Common terms in the AI/LLM world, alphabetically ordered and updated regularly.
Context Window
The maximum number of tokens a model can process in one request — input + output combined.
Example: Claude 3.5 = 200K tokens ≈ ~150 pages of a book.
Embedding
Converting text to a numeric vector to measure semantic similarity.
Used in: RAG, semantic search, clustering.
Fine-tuning
Training a base model further on your own data to adjust style, tone, or domain knowledge.
Best for: tasks requiring a specific voice or specialized knowledge not in pre-training.
Hallucination
When a model confidently generates factually incorrect information.
Mitigated by: RAG, grounding with real sources, prompting to say “I don’t know.”
Prompt Engineering
Designing inputs that elicit better outputs without fine-tuning.
Techniques: few-shot examples, chain-of-thought, role assignment, structured output.

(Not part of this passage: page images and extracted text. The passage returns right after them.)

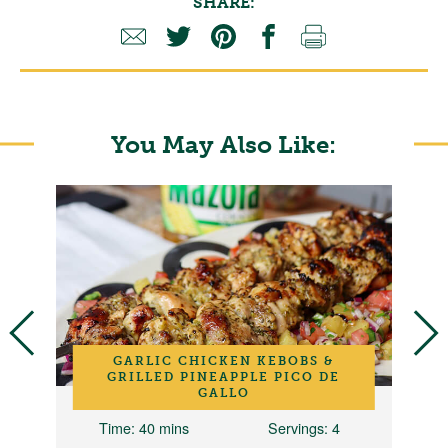
SHARE:
You May Also Like:
GARLIC CHICKEN KEBOBS &
GRILLED PINEAPPLE PICO DE
GALLO
2
Time
: 40 mins
Servings
: 4
T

RAG (Retrieval-Augmented Generation)
Fetching relevant documents from a knowledge base and inserting them into the prompt before generation.

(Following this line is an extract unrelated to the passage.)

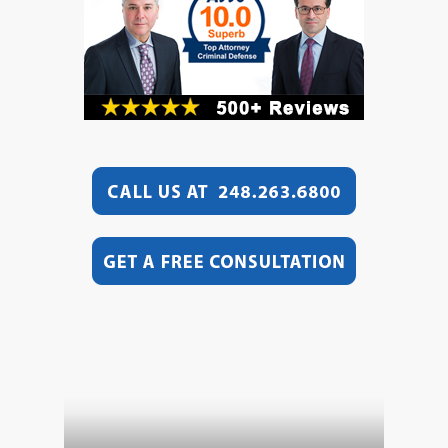
Video
Player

Why it works: the model doesn’t need to memorize everything — it just reads and summarizes what’s retrieved.
Temperature
Controls output randomness.
0.0= deterministic, same answer every time1.0= creative, varied- Code/fact tasks: low | Creative tasks: higher
Token
The smallest unit a model processes — not a character, not a word.
Rough rule: 1 English word ≈ 1–2 tokens | 1 Thai word ≈ 2–4 tokens.